Pre-last-call review of PROV-N from Graham Klyne on 2012-07-09 (public-prov-wg@w3.org from July 2012)

From: Graham Klyne <graham.klyne@zoo.ox.ac.uk>
Date: Mon, 09 Jul 2012 09:57:18 +0100
To: W3C provenance WG <public-prov-wg@w3.org>
Message-ID: <4FFA9CEE.7060805@zoo.ox.ac.uk>
All,

I read through PROV-N over the weekend, and (with one exception that I'll raise 
as a separate issue) I think it's fine for last call, even though I might 
personally (still) prefer to see it as an appendix to PROV-DM than as a separate 
document.

Some comments for consideration before or after last call:

Section 1.1:  since we don't have a candidate for PROV-XML going into last call, 
I think that the reference to [PROV-XML] should be dropped.

Also, for a section titled "purpose of this document...", I find it hard to dig 
out a description of the purpose of this document - it's all rather buried in 
(IMO) unnecessary justification and explanation.

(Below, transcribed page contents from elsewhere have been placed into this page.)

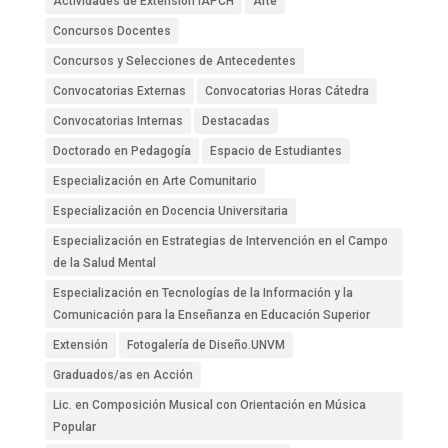
Actividades de Extensión IAPCH
Arte
Concursos Docentes
Concursos y Selecciones de Antecedentes
Convocatorias Externas
Convocatorias Horas Cátedra
Convocatorias Internas
Destacadas
Doctorado en Pedagogía
Espacio de Estudiantes
Especialización en Arte Comunitario
Especialización en Docencia Universitaria
Especialización en Estrategias de Intervención en el Campo
de la Salud Mental
Especialización en Tecnologías de la Información y la
Comunicación para la Enseñanza en Educación Superior
Extensión
Fotogalería de Diseño.UNVM
Graduados/as en Acción
Lic. en Composición Musical con Orientación en Música
Popular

Section 1.3:  rather than repeating the namespace URIs here, I would reference 
the corresponding section in PROV-DM (reducing possibilities for key information 
getting out of phase).

Section 2.4: I would have expected to see this section deal with the form of 
identifiers used in PROV-N.  At the very least, I'd suggest a forward reference 
to section 3.7 - but I think it would be better to deal with identifier format 
up-front, since it is, along with the use of resulting URIs, such a central 
aspect of PROV-N in particular, and provenance in general.

Section 3.*;  there are several references to "non-terminal".  This is a rather 
specialized term, maybe familiar to those who have studied formal grammar 
theory, but I think is a bit obscure for a wider audience.  For example, "how 
each constituent of a PROV-DM Entity maps to a syntax element" would be more 
descriptive.

As I write this, I'm thinking that this aspect of mapping from PROV-DM 
descriptions to syntax elements is rather clumsy;  I think the whole mapping 
table could be dropped here without any loss of useful information - the 
information is apparent from a combination of the PROV-DM description and the 
formal syntax given;  I'd suggest dropping the mapping tables completely, as 
this would make the description a lot more compact.  (This also suggests to me 
that having PROV-N in a separate document isn't really a useful separation - see 
comment at top).

I'd also suggest using production names that are a bit more evocative;  e.g., in 
section 3.1.2:

   activityExpression ::= "activity" "(" identifier
                          ( "," startTime "," endTime )?
                          optionalAttributes ")"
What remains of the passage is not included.